------ PROVIDED DATA ------

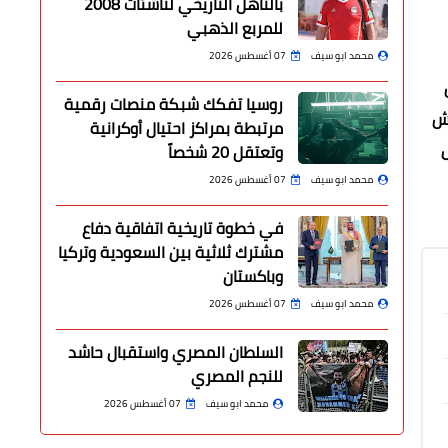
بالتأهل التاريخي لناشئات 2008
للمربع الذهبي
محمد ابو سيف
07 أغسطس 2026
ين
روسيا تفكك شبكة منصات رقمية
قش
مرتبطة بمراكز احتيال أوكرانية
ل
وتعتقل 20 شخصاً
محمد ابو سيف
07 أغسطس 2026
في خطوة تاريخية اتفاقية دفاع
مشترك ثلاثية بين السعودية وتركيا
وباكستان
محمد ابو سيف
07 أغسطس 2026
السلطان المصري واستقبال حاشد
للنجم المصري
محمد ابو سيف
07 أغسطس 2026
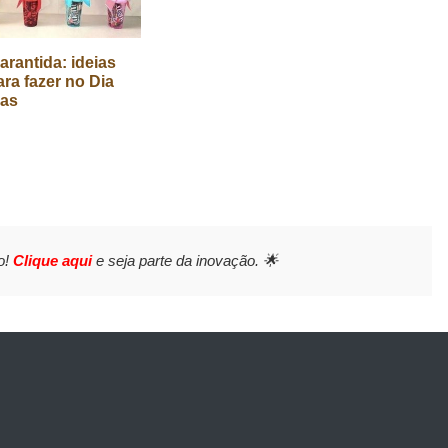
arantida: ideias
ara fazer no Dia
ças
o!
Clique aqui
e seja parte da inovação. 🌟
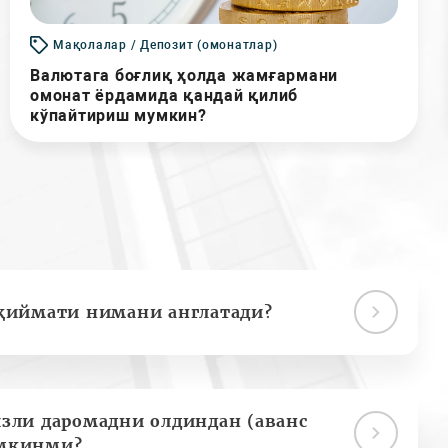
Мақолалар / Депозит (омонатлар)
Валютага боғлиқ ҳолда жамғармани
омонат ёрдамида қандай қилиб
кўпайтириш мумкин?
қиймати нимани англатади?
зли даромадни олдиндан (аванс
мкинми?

------
------ PROVIDED DATA ------

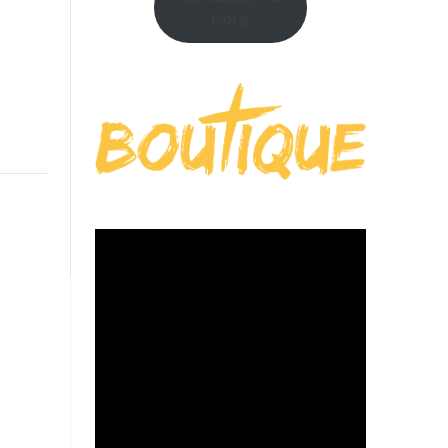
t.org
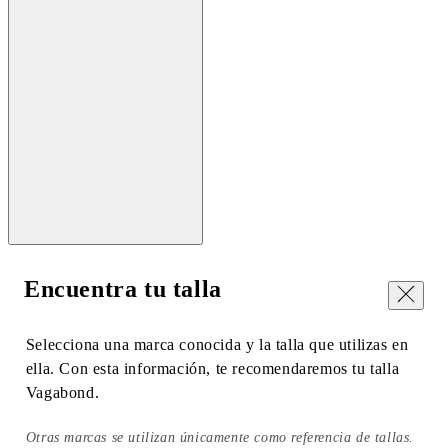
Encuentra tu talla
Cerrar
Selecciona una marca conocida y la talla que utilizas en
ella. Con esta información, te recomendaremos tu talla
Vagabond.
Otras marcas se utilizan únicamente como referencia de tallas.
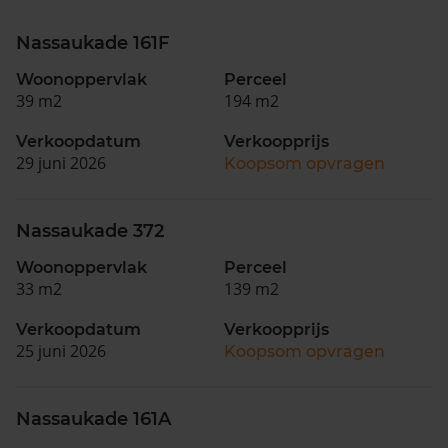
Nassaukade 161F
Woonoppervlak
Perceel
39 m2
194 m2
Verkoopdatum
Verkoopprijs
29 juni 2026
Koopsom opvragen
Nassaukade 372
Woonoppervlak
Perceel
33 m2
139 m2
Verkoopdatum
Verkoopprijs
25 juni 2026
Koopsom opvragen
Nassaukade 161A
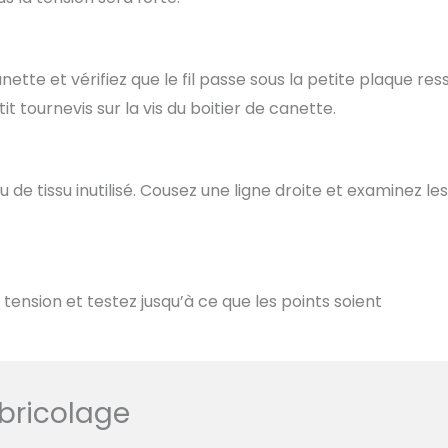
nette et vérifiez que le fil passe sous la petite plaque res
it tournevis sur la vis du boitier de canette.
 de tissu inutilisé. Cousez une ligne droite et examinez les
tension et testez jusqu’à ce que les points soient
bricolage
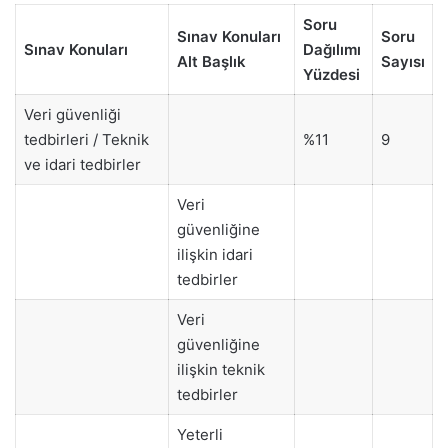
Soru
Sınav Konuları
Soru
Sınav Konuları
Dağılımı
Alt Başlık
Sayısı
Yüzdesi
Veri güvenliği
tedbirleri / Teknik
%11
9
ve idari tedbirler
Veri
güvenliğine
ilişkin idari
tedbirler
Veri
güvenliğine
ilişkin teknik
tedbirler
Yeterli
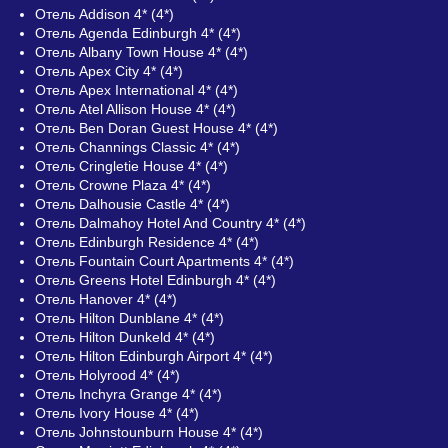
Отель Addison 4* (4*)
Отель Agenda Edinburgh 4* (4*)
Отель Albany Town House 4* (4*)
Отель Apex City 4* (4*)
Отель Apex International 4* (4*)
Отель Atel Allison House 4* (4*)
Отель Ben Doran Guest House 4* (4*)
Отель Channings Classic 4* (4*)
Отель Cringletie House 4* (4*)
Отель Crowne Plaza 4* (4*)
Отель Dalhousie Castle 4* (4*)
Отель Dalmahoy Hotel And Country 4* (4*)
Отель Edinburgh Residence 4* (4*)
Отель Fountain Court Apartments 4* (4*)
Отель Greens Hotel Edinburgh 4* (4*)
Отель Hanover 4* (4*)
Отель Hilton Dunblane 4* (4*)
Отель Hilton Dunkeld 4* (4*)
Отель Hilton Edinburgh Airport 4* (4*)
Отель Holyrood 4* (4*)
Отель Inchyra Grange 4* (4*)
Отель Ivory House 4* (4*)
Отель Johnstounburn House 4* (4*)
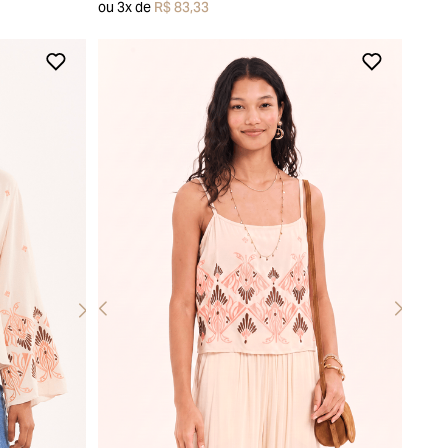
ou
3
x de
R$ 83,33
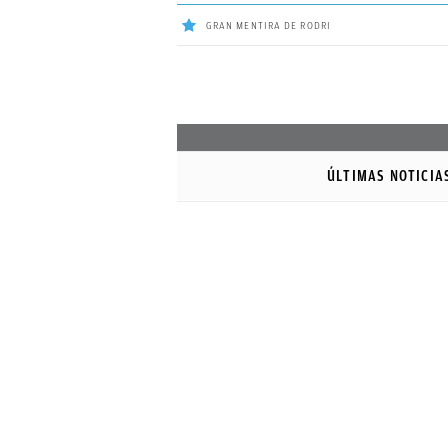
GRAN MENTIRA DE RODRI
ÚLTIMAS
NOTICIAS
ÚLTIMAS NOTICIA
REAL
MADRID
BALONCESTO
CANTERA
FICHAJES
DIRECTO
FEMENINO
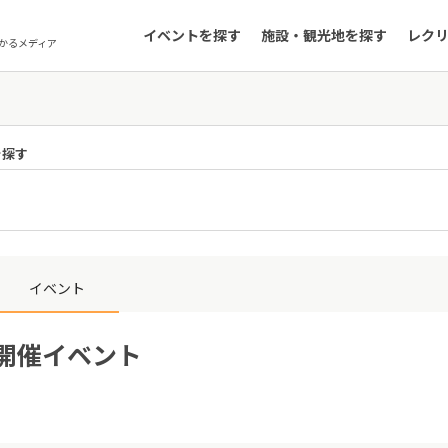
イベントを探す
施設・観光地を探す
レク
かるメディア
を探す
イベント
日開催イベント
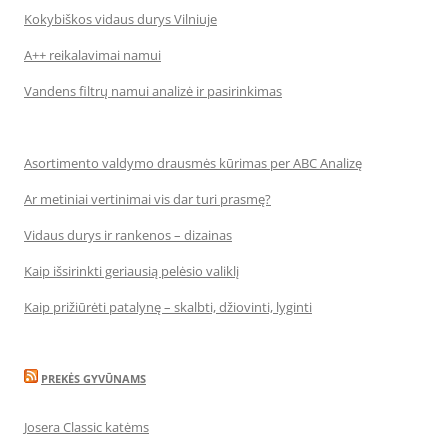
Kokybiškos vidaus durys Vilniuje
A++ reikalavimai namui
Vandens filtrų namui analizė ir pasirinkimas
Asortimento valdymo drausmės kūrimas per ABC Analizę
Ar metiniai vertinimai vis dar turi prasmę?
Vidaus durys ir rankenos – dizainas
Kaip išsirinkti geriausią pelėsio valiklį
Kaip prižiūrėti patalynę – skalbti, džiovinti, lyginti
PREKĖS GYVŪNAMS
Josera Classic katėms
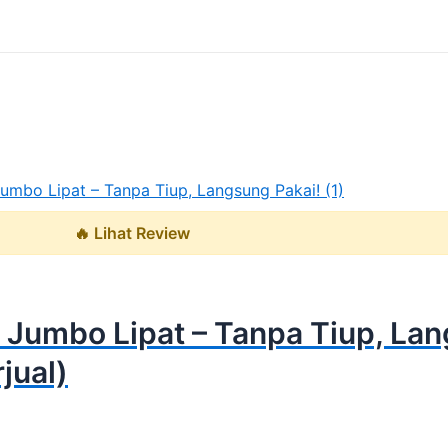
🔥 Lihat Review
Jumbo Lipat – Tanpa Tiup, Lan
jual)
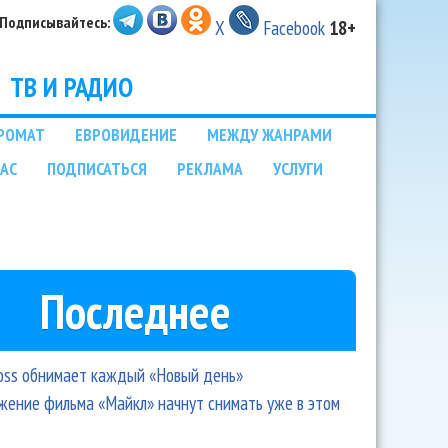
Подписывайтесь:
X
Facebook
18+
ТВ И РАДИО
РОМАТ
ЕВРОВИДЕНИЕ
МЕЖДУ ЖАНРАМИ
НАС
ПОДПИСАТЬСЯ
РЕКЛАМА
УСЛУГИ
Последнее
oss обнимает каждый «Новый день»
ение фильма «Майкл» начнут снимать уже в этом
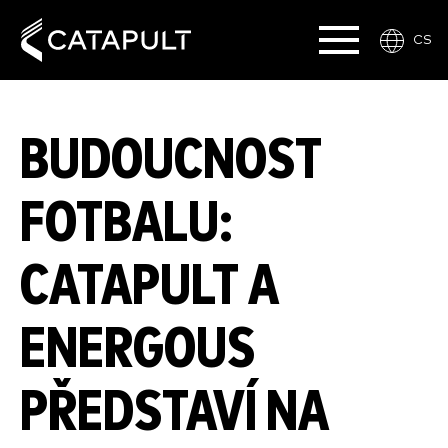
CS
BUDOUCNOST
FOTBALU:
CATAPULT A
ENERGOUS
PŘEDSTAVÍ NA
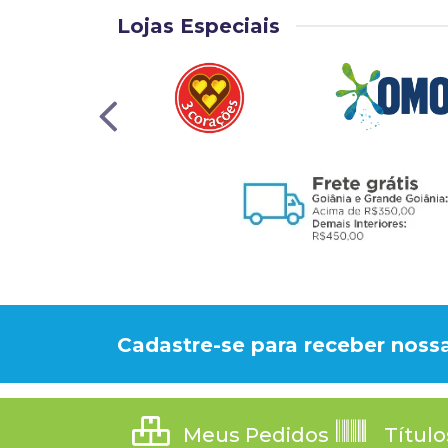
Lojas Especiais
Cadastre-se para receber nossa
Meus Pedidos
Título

------
------ PROVIDED DATA ------

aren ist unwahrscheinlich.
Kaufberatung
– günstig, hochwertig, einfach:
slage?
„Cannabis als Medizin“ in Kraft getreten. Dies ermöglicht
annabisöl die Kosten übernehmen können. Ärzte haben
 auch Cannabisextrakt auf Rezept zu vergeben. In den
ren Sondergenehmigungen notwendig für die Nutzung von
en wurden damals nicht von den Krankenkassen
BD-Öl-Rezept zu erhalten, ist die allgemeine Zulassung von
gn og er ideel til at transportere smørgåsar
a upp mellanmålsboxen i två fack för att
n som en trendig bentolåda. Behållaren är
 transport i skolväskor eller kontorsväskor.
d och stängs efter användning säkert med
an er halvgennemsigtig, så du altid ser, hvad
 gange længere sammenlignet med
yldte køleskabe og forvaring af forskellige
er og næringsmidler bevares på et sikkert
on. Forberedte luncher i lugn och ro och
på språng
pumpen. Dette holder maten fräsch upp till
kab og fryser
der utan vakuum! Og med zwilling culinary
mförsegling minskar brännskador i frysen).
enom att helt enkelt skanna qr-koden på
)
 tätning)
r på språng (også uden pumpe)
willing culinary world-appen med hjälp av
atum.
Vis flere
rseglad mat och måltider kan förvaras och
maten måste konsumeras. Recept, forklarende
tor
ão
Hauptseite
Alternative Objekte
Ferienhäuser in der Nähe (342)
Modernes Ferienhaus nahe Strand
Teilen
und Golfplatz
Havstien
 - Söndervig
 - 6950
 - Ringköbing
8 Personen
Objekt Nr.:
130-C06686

------

# WHAT THE EXERCISE ASKS:
Whenever the string "Nassaukade" shows up in a line of the records, that line counts; state how many lines count, and only that.

# EXPECTED ANSWER:
3